**What you will do:**
The lines below, from the one holding "Если вы хотите" through the one holding "Der kleine Bergsee", are to be restated word for word, with all images left out.

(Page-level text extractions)

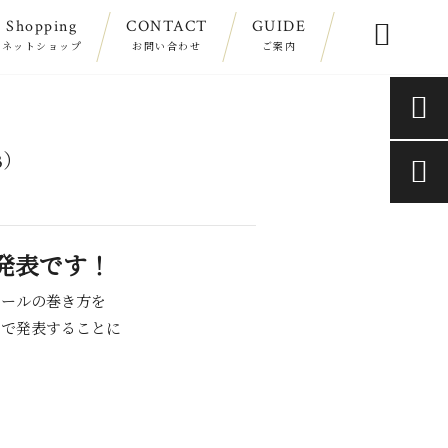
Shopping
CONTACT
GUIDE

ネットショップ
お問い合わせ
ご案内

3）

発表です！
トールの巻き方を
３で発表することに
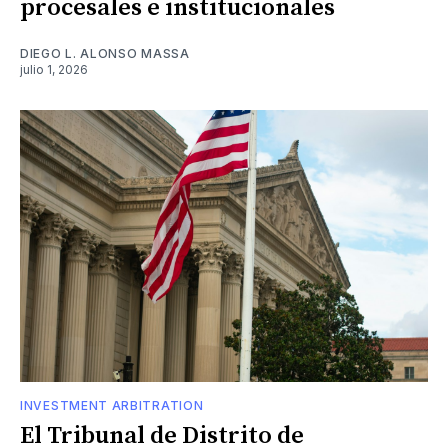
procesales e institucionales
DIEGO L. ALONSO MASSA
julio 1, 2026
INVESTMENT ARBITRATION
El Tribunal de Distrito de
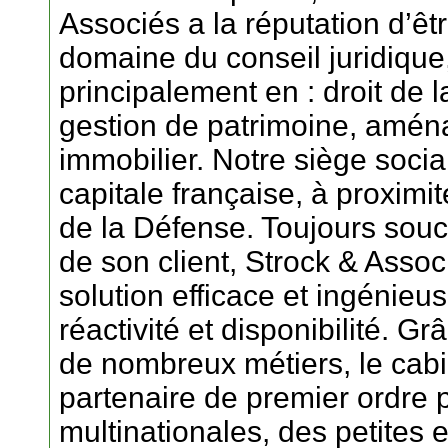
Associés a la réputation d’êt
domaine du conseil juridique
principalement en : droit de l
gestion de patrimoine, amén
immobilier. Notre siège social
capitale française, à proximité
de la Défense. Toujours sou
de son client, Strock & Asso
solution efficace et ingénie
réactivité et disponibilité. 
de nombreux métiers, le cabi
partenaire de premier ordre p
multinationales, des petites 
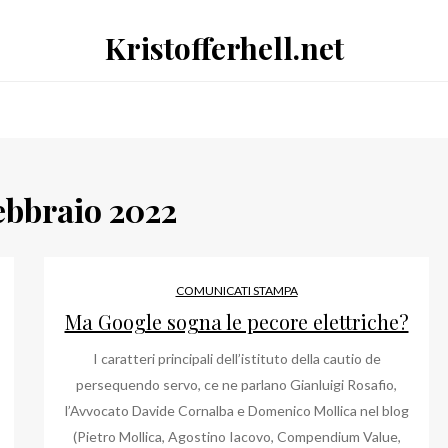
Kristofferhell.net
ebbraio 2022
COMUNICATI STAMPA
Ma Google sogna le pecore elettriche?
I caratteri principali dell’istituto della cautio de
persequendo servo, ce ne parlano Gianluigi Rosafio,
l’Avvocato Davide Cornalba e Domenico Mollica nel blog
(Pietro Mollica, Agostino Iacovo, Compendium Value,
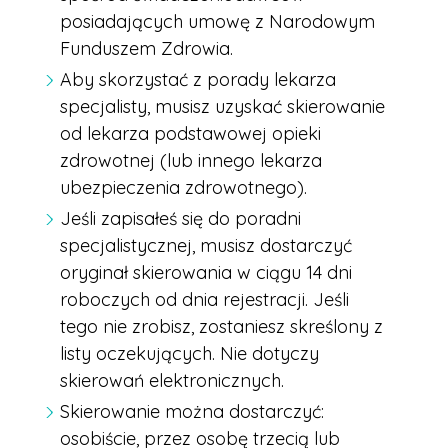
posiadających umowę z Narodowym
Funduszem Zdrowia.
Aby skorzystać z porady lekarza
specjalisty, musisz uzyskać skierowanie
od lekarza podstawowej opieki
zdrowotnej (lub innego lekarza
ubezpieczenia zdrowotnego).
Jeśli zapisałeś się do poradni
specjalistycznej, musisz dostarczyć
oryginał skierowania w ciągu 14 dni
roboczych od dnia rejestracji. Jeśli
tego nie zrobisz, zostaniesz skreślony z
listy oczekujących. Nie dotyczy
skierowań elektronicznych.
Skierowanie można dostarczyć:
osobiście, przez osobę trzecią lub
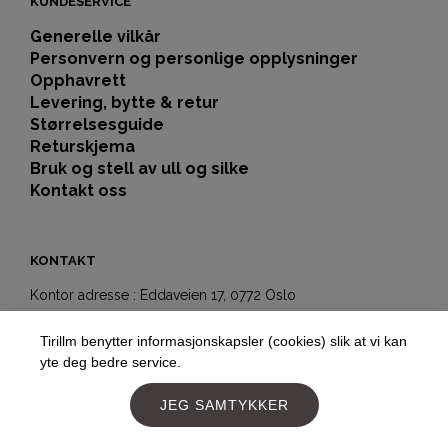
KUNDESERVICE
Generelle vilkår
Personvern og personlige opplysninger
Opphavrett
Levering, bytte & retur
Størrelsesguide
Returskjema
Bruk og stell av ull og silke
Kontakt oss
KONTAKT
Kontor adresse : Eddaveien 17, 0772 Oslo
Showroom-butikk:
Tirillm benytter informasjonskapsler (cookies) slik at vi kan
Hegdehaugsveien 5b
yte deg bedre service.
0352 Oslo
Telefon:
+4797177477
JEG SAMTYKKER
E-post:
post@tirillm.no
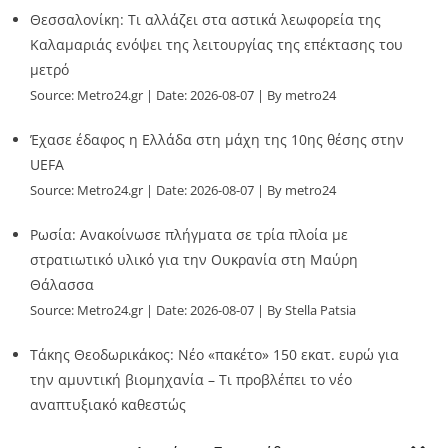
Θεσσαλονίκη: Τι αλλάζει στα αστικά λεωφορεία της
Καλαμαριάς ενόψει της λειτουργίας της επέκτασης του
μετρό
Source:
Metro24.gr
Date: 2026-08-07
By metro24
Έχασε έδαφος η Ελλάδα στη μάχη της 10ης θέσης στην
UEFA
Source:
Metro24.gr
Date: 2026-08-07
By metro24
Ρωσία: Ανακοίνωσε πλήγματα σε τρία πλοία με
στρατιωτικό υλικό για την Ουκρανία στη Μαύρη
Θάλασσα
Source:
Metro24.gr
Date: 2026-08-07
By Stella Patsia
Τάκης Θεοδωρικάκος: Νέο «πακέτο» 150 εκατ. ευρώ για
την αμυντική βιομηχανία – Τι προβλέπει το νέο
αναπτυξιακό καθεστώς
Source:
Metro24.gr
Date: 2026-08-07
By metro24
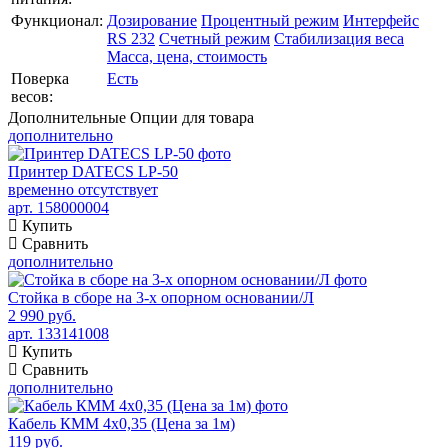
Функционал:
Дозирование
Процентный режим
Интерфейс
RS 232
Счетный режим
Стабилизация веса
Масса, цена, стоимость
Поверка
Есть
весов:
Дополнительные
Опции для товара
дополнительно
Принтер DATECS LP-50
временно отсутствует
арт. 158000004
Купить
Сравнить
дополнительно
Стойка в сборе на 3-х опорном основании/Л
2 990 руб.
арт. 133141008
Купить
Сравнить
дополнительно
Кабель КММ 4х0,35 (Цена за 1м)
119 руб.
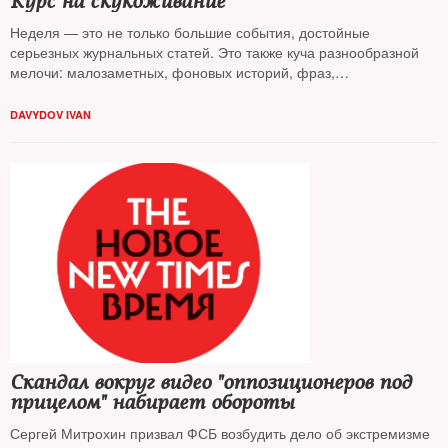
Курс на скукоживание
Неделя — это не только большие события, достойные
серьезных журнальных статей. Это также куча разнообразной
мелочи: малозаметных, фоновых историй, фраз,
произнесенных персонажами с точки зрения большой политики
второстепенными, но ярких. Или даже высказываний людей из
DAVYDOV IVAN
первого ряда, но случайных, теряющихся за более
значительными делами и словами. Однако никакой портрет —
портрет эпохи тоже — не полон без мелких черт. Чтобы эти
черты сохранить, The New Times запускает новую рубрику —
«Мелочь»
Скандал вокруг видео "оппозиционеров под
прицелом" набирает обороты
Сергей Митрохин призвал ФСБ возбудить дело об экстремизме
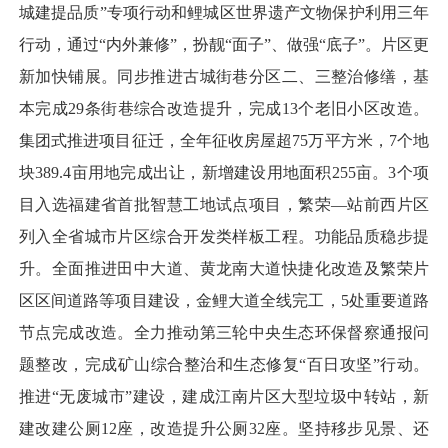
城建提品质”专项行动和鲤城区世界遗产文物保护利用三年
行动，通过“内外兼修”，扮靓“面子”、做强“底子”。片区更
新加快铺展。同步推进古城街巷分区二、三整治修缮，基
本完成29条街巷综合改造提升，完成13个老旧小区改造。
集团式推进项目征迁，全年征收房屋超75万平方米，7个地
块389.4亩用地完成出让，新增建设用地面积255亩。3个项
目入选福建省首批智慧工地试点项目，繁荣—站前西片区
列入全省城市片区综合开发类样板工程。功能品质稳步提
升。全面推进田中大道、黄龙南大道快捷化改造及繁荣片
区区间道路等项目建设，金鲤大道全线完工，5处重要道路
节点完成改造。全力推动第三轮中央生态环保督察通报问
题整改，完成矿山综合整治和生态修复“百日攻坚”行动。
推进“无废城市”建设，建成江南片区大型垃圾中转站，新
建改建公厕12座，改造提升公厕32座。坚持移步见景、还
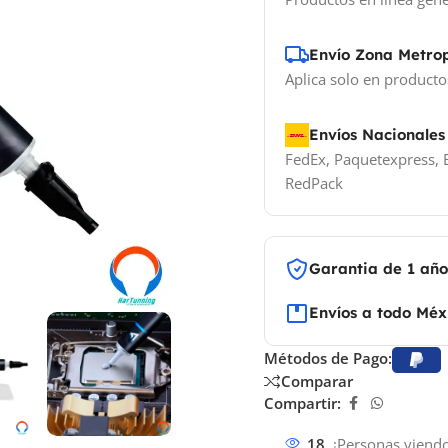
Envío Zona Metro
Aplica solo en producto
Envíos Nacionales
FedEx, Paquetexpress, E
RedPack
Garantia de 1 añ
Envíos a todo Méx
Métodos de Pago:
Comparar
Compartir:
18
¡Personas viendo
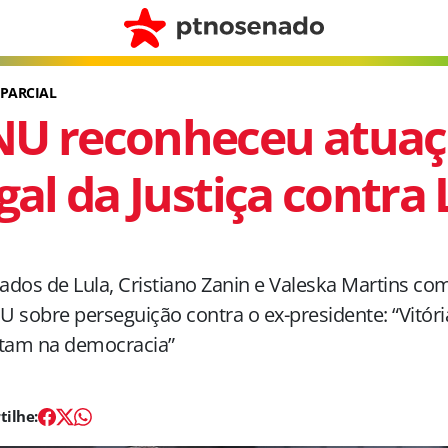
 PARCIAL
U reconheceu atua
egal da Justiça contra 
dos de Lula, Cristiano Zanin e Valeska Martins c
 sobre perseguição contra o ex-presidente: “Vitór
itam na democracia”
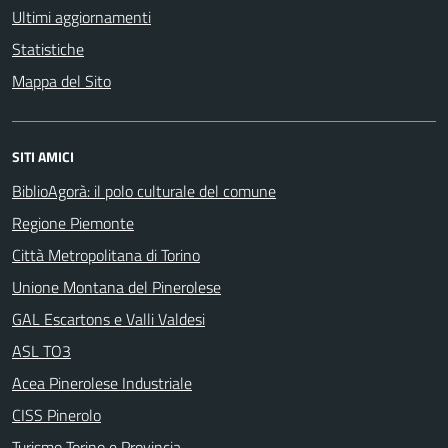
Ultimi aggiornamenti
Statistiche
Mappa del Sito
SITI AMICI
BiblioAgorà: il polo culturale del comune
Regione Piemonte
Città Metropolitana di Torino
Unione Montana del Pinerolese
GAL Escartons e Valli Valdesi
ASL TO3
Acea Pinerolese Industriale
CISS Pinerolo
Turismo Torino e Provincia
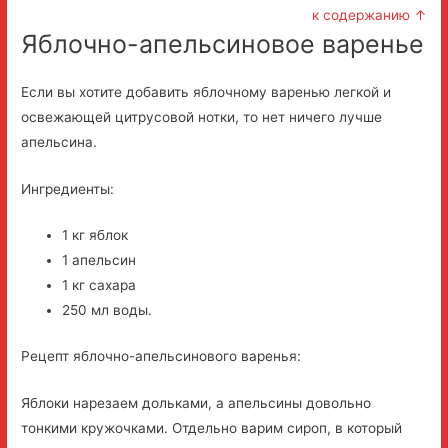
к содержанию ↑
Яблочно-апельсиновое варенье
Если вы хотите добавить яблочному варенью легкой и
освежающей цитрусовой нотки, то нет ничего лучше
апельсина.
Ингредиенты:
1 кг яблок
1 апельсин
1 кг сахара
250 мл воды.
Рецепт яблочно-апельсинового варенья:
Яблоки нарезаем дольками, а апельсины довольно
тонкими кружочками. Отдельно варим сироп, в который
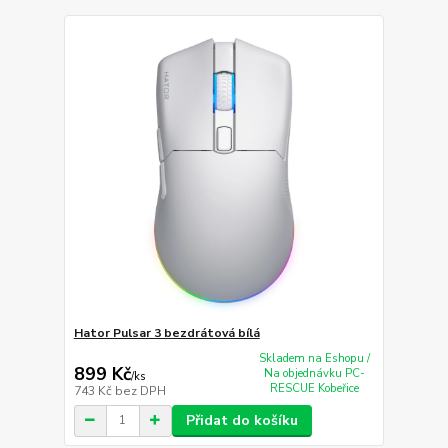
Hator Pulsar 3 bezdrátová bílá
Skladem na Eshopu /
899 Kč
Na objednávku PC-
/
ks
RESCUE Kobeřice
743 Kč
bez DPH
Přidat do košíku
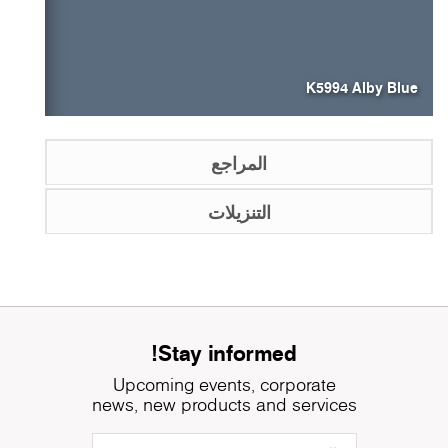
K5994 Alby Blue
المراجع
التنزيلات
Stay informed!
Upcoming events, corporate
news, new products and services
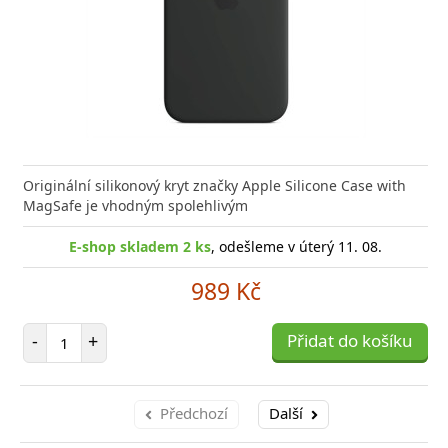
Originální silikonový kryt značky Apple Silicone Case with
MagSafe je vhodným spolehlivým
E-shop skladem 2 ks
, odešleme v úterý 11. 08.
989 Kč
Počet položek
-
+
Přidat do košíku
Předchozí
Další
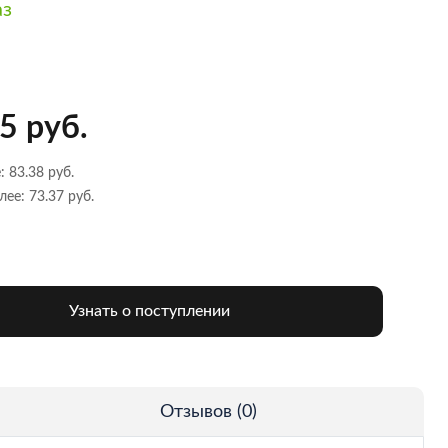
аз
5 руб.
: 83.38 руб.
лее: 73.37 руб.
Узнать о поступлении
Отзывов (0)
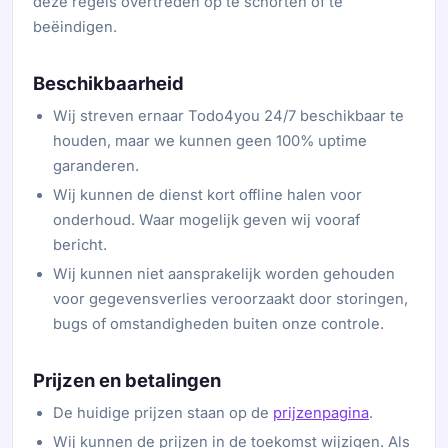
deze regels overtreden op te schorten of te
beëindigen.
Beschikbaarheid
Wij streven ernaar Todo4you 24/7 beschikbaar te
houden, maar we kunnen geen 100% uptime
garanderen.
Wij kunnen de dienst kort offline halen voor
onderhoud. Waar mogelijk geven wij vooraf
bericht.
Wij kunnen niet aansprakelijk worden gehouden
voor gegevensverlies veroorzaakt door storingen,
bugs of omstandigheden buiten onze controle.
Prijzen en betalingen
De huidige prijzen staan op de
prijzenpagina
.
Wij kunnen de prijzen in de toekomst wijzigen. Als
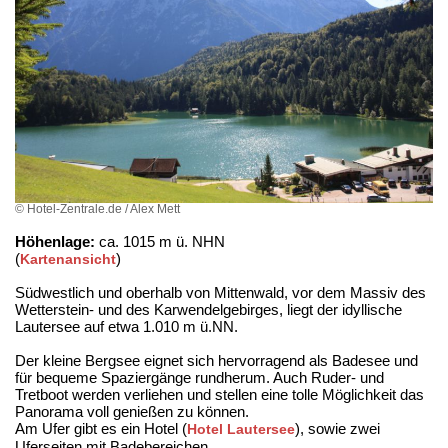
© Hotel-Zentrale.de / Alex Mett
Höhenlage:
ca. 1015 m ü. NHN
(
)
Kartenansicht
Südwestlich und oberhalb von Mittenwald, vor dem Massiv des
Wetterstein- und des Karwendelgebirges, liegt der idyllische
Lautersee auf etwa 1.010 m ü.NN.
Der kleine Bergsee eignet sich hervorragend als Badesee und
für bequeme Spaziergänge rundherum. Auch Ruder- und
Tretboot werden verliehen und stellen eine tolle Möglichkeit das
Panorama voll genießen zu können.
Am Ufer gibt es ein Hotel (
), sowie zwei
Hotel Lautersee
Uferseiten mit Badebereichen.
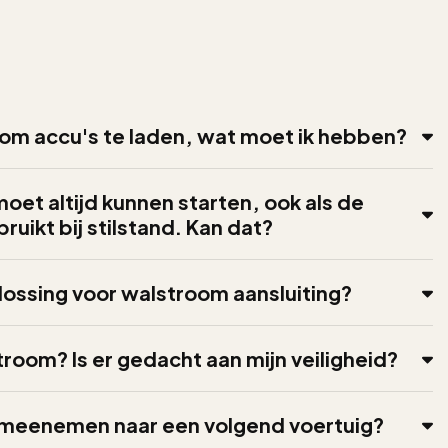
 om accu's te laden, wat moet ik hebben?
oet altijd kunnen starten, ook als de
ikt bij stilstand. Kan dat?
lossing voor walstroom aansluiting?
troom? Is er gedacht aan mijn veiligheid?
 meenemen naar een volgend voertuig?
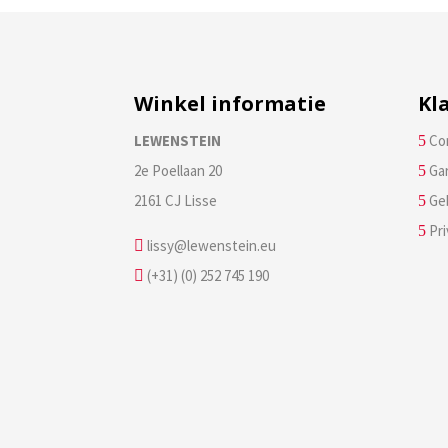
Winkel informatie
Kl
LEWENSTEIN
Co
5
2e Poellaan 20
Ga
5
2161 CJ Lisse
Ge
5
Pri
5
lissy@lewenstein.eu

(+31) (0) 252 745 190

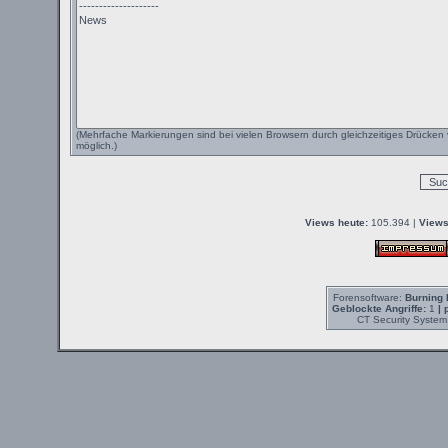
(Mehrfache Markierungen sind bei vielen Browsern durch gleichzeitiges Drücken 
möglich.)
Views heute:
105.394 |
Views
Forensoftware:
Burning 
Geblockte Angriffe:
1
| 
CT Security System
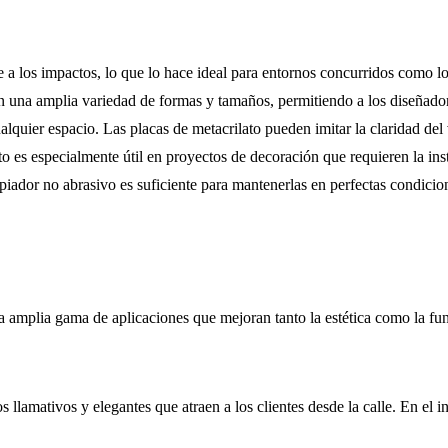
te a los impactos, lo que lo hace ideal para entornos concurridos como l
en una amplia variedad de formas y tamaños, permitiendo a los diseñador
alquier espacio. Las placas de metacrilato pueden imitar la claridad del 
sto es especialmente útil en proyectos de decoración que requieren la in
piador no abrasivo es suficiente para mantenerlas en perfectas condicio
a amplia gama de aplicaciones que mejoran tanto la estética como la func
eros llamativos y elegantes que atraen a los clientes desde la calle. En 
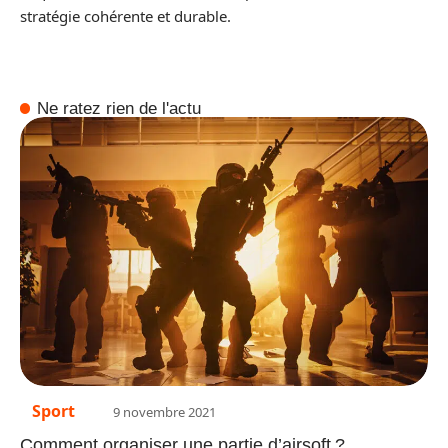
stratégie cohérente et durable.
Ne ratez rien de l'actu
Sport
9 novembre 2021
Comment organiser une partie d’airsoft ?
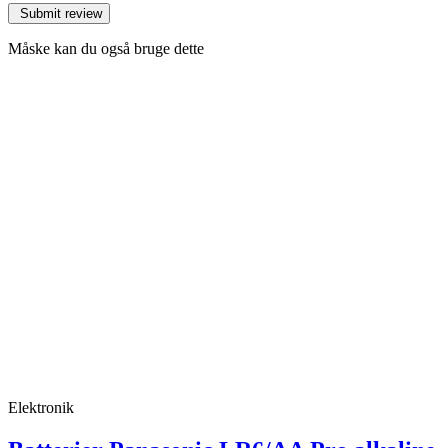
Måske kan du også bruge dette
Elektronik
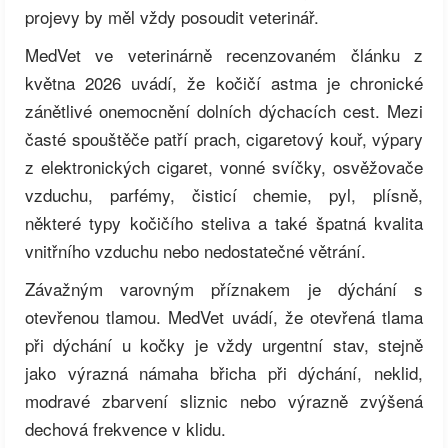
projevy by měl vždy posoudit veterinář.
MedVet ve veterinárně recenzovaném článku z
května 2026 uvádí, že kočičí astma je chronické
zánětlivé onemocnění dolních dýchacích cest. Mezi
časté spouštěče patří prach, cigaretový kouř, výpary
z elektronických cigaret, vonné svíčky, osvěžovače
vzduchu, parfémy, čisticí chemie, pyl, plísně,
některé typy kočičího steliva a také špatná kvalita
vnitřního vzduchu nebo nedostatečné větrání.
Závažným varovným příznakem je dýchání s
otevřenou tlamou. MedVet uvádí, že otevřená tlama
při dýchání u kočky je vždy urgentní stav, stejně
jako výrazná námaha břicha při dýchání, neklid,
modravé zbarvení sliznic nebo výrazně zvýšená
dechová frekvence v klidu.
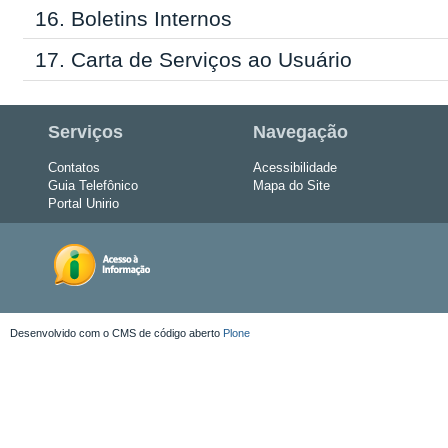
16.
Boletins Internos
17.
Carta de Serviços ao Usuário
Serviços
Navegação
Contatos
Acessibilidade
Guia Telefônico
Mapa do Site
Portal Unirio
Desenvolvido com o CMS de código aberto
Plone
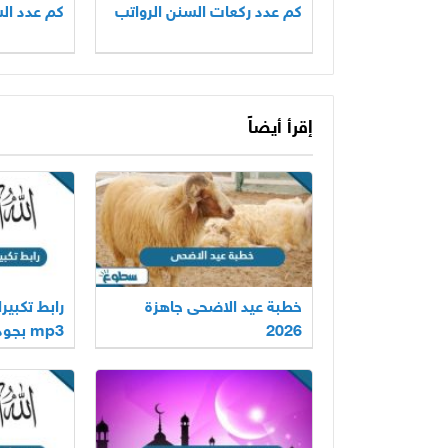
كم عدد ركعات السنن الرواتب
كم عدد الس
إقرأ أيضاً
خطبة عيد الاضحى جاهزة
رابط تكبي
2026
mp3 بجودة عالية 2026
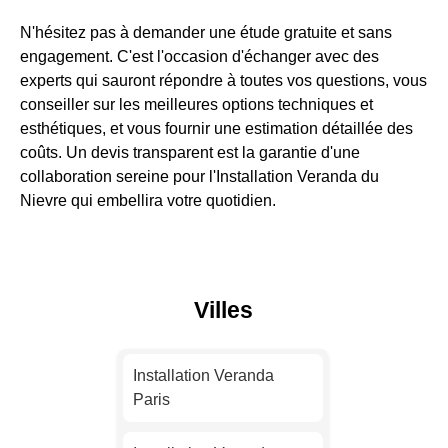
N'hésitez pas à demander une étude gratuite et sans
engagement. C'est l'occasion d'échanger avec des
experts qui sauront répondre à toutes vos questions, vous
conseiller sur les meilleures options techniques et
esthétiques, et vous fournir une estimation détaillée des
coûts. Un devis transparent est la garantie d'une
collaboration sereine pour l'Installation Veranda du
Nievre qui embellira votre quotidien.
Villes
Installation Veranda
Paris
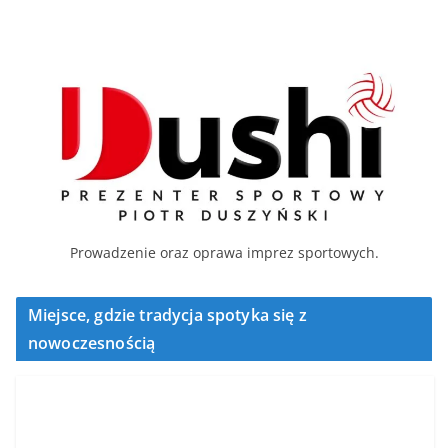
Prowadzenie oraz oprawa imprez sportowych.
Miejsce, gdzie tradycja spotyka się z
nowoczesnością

**Task result:**
Если вы хотите добавить яблочному варенью легкой и
освежающей цитрусовой нотки, то нет ничего лучше
апельсина.
Ингредиенты:
1 кг яблок
1 апельсин
1 кг сахара
250 мл воды.
Рецепт яблочно-апельсинового варенья:
Яблоки нарезаем дольками, а апельсины довольно
тонкими кружочками. Отдельно варим сироп, в который
Hator Pulsar 3 bezdrátová bílá
Skladem na Eshopu /
899 Kč
Na objednávku PC-
/
ks
RESCUE Kobeřice
743 Kč
bez DPH
Přidat do košíku
K5994 Alby Blue
المراجع
التنزيلات
Stay informed!
Upcoming events, corporate
news, new products and services
Originální silikonový kryt značky Apple Silicone Case with
MagSafe je vhodným spolehlivým
E-shop skladem 2 ks
, odešleme v úterý 11. 08.
989 Kč
Počet položek
-
+
Přidat do košíku
Předchozí
Další
аз
5 руб.
: 83.38 руб.
лее: 73.37 руб.
Узнать о поступлении
Отзывов (0)
deze regels overtreden op te schorten of te
beëindigen.
Beschikbaarheid
Wij streven ernaar Todo4you 24/7 beschikbaar te
houden, maar we kunnen geen 100% uptime
garanderen.
Wij kunnen de dienst kort offline halen voor
onderhoud. Waar mogelijk geven wij vooraf
bericht.
Wij kunnen niet aansprakelijk worden gehouden
voor gegevensverlies veroorzaakt door storingen,
bugs of omstandigheden buiten onze controle.
Prijzen en betalingen
De huidige prijzen staan op de
prijzenpagina
.
Wij kunnen de prijzen in de toekomst wijzigen. Als
© Hotel-Zentrale.de / Alex Mett
Höhenlage:
ca. 1015 m ü. NHN
(
)
Kartenansicht
Südwestlich und oberhalb von Mittenwald, vor dem Massiv des
Wetterstein- und des Karwendelgebirges, liegt der idyllische
Lautersee auf etwa 1.010 m ü.NN.
Der kleine Bergsee eignet sich hervorragend als Badesee und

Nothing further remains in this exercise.